An RT below the threshold of one signals a slowdown in virus circulation, meaning that one actively infectious person will averagely transmit the coronavirus to less than one other person.
The incidence also fell to 232 cases for every 100,000 inhabitants from 240 cases in the previous week, but was still “very far from the threshold of 50 cases per 100,000,” which was considered as a sign of that the pandemic is under control, the ISS said.
Besides, coronavirus patients still occupied 41 percent of all beds in intensive care units at the national level, which stood well above the critical threshold of 30 percent.
“The incidence (is) still too high and the severe burden on our health services does not allow a reduction of restrictions currently in place,” the ISS wrote in its report.
As for the vaccination campaign across the country with a population of 60 million, over 11.2 million people have been administered the authorized vaccines till Monday, and 3.4 million of them have received both doses, official figures showed.
Health workers, elders, and other workers at risk were among the campaign’s priorities.

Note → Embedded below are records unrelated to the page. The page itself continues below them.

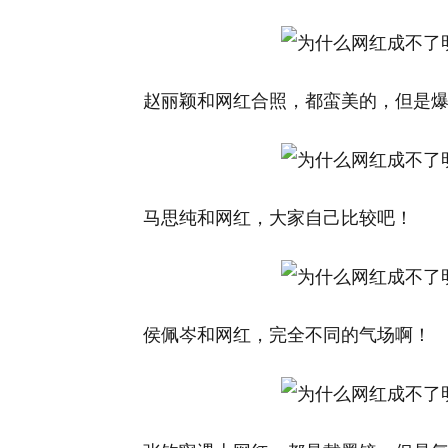
赵丽颖和网红合照，都蛮美的，但是
马思纯和网红，大家自己比较吧！
侯佩岑和网红，完全不同的气场啊！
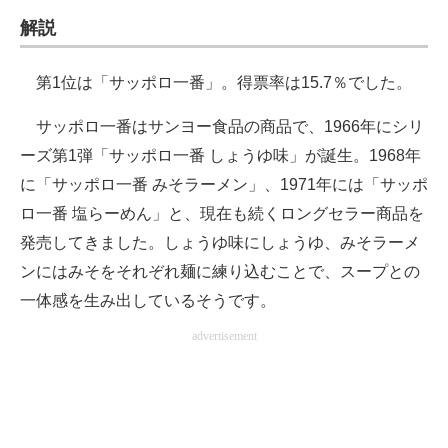
解説
第1位は「サッポロ一番」。得票率は15.7％でした。
サッポロ一番はサンヨー食品の商品で、1966年にシリ
ーズ第1弾「サッポロ一番 しょうゆ味」が誕生。1968年
に「サッポロ一番 みそラーメン」、1971年には「サッポ
ロ一番 塩らーめん」と、現在も続くロングセラー商品を
発売してきました。しょうゆ味にしょうゆ、みそラーメ
ンにはみそをそれぞれ麺に練り込むことで、スープとの
一体感を生み出しているそうです。
advertisement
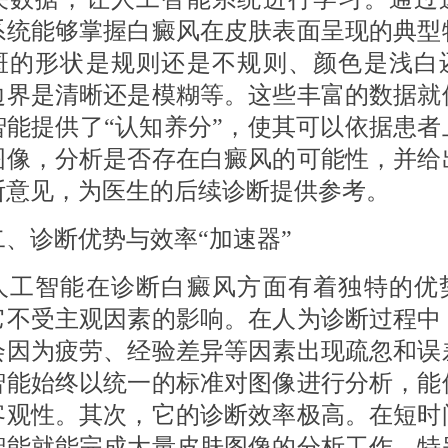
系统能够掌握白癜风在皮肤表面呈现的典型
斑的形状是规则还是不规则、颜色是浅白
边界是清晰还是模糊等。这些丰富的数据就
智能提供了“认知养分”，使其可以依据患者
图像，分析是否存在白癜风的可能性，并给
断意见，为医生的后续诊断提供参考。
诊断优势与效率“加速器”
智能在诊断白癜风方面有着独特的优
它不受主观因素的影响。在人为诊断过程中
会因为疲劳、经验差异等因素出现疏忽和误
智能始终以统一的标准对图像进行分析，能
客观性。其次，它的诊断效率极高。在短时
智能就能完成大量皮肤图像的分析工作。特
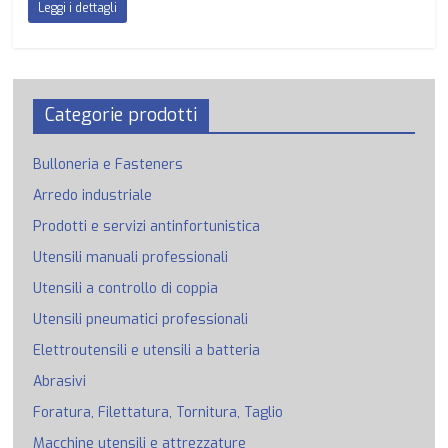
Leggi i dettagli
Categorie prodotti
Bulloneria e Fasteners
Arredo industriale
Prodotti e servizi antinfortunistica
Utensili manuali professionali
Utensili a controllo di coppia
Utensili pneumatici professionali
Elettroutensili e utensili a batteria
Abrasivi
Foratura, Filettatura, Tornitura, Taglio
Macchine utensili e attrezzature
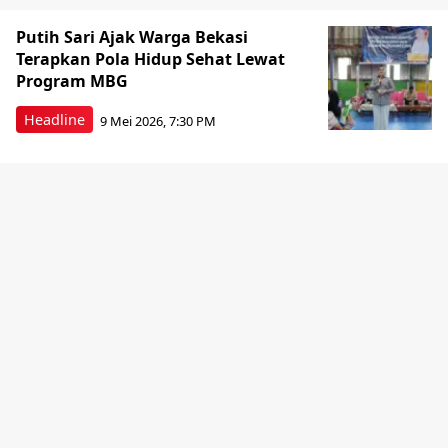
Putih Sari Ajak Warga Bekasi
Terapkan Pola Hidup Sehat Lewat
Program MBG
Headline
9 Mei 2026, 7:30 PM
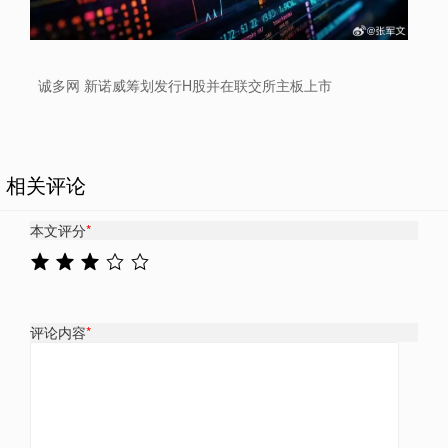
诚多网 新诺威筹划发行H股并在联交所主板上市
相关评论
本文评分
*
评论内容
*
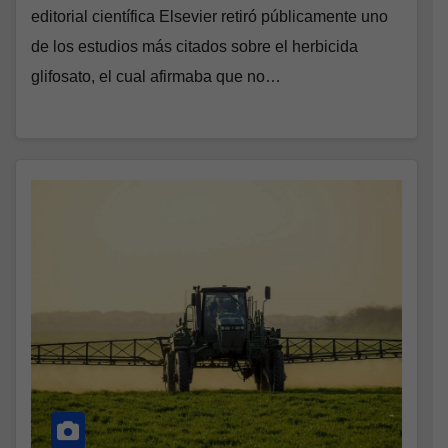
editorial científica Elsevier retiró públicamente uno
de los estudios más citados sobre el herbicida
glifosato, el cual afirmaba que no…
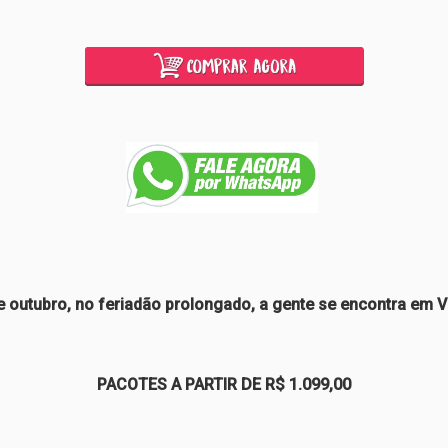
 outubro, no feriadão prolongado, a gente se encontra em Vit
PACOTES A PARTIR DE R$ 1.099,00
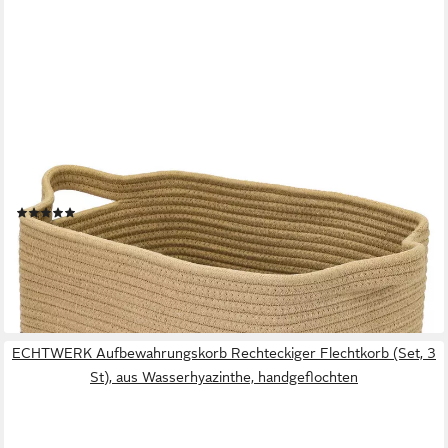
HMF
Aufbewahrungskorb Aufbewahrungskorb mit verlängerten
Griffen, Korb aus Baumwolle, 36 x 30 x 25 cm, Schwarz-Honig
(4)
11,99 €
UVP
31,99 €
-63%
lieferbar - in 2-3 Werktagen bei dir
ECHTWERK Aufbewahrungskorb Rechteckiger Flechtkorb (Set, 3
St), aus Wasserhyazinthe, handgeflochten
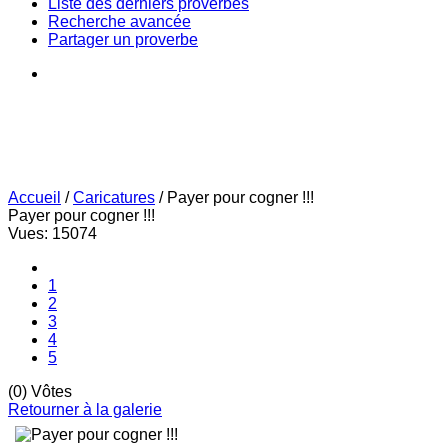
Liste des derniers proverbes
Recherche avancée
Partager un proverbe
Accueil
/
Caricatures
/
Payer pour cogner !!!
Payer pour cogner !!!
Vues: 15074
1
2
3
4
5
(0) Vôtes
Retourner à la galerie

Some 91.67 percent of health staff have been vaccinated and 76.28 percent have had the second dose till April 2, government figures show.
Data also showed 68 percent of school workers have been given the first jab, but only 0.59 percent the second one.
National vaccination campaigns with authorized vaccines are ongoing in several countries in the world. Meanwhile, 269 candidate vaccines are being developed worldwide — 85 of them in clinical trials — including in Germany, Italy, China, Russia, Britain, and the United States, according to data released by the World Health Organization on April 2.